Here you are using slower shutter speeds, which means longer exposures and a tripod is a must. Also a remote or cable shutter release would be an asset, but not absolutely essential. You can use the on-camera timer facility to restrict camera movement
There are many different coloured backgrounds you could use, but you need to be careful here as the wrong background will no doubt be in detriment to your subject, so I would advise you to start with a piece of black velvet and get enough to stand your subject on and to use as a backdrop. Black velvet is best to start with as it does not reflect light. And the last thing you want is reflections in your Still Life. It will also help to give your subjects that 3D appearance.
So, we are using natural, but not direct, sunlight from a window or open doorway. You will probably want to fashion yourself a white card or reflector of some sort to bounce light back into the shaded side of your subject, otherwise the camera could expose the shots with dark featureless shadows. This may even be a feature you can use, but at least be aware of it. Avoid using on-camera flash if you can, it is far better to use natural light as it gives better controllability. If you have an external, swivel type, flash unit, you could probably try bouncing the light from that off a whitish wall or ceiling.
Composition
This is where your artistic side comes to the fore and you are really only limited by your own imagination. Try one item only at first till you get your camera and the light and the distance right. Then you can start to add other items and mix and match and create a story with your subjects.
You might like to add some things that belonged to a deceased member of the family or a family pet that had to be laid to rest.

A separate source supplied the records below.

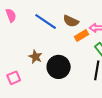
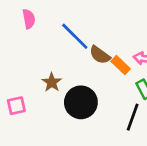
brown semicircle: (71, 21) -> (100, 55), moved
orange rectangle: (81, 36) -> (121, 65), turned 64

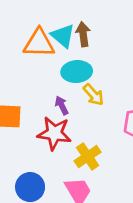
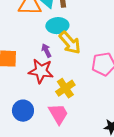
yellow arrow: (93, 95) -> (70, 43), size x1.4

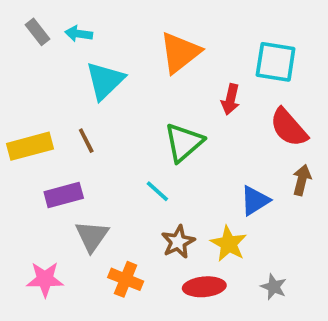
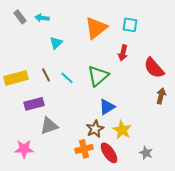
cyan square: (276, 62) -> (130, 25), moved, size x0.7
cyan triangle: (105, 81) -> (56, 43), size x0.6
cyan line: (157, 191) -> (67, 78), moved
blue triangle: (255, 201) -> (107, 107), moved
gray triangle: (92, 236) -> (49, 126), turned 36
orange cross: (126, 279) -> (84, 149), moved, turned -36
red ellipse: (204, 287) -> (109, 153), turned 60

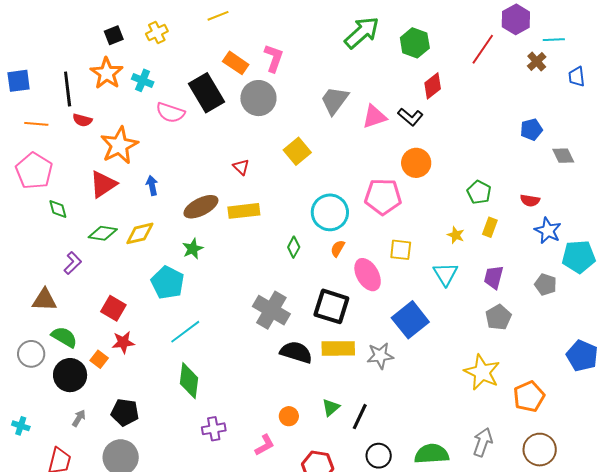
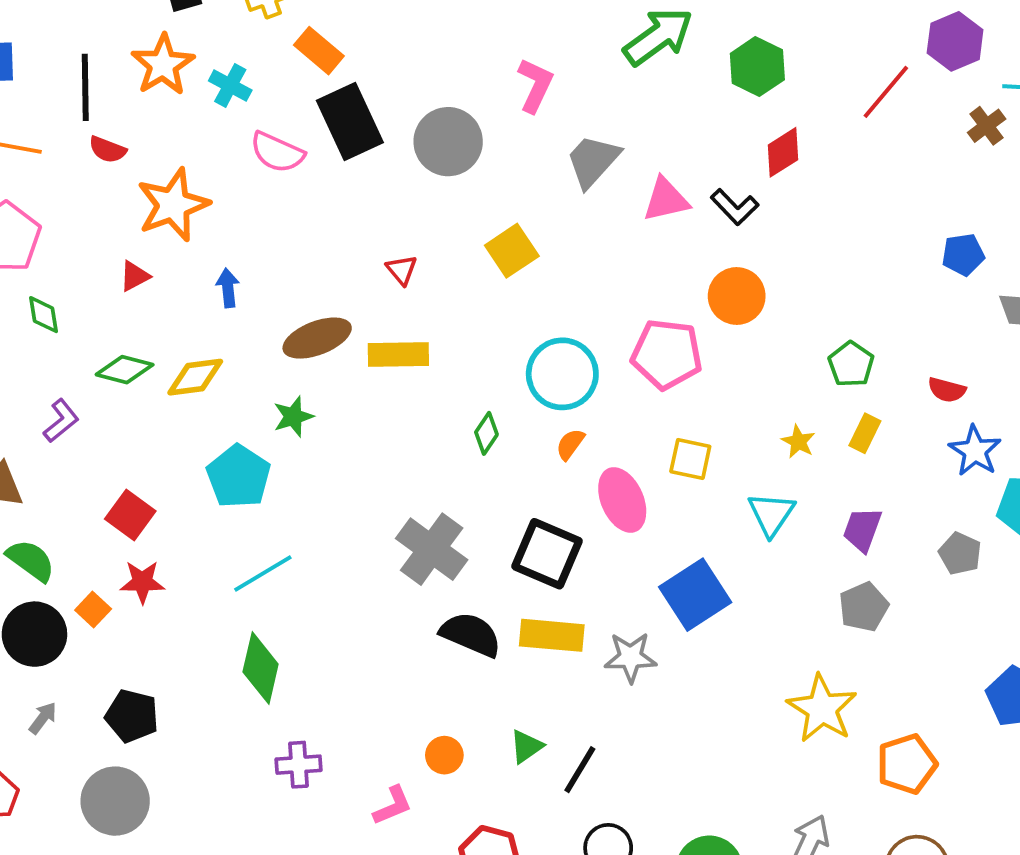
pink L-shape: (274, 58) -> (535, 85), moved
orange rectangle: (236, 63) -> (319, 51), moved
red triangle: (103, 184) -> (135, 276), size x0.6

Think about the colour, shapes, form and surface textures of the items you are photographing. If they include glass items, another reason not to use on-camera flash, due to the reflections. The possibilities here are almost endless and as I said, you are only governed by the limits of your own imagination.
View point
It is up to you how you approach your subject, but to start with I would suggest a position just above the height of your items and at an angle of say, 90 degrees to the angle of the ambient light and position your light reflector on the shaded side of the object/s or in the manner in which it will provide you with the best secondary light.
Treat this merely as a suggestion, but once you have gained your confidence, then you can begin to get adventurous and try various angles and viewpoints and different lighting angles and strengths.
At times you will find Still Life photography very frustrating, when things won’t go right, but it can also be very stimulating so don’t give up on it too easily.